• **Description of the task**: Starting with the line that contains "う 黒（ミルクチョコ）", copy every line through the end of the data below, exactly and with nothing added.

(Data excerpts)
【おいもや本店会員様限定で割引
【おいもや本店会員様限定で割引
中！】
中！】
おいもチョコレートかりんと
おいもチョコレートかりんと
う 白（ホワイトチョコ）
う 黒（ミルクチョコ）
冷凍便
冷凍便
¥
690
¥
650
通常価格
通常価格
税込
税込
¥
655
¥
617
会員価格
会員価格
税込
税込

• **Expected answer**:
う 黒（ミルクチョコ）
冷凍便
冷凍便
¥
690
¥
650
通常価格
通常価格
税込
税込
¥
655
¥
617
会員価格
会員価格
税込
税込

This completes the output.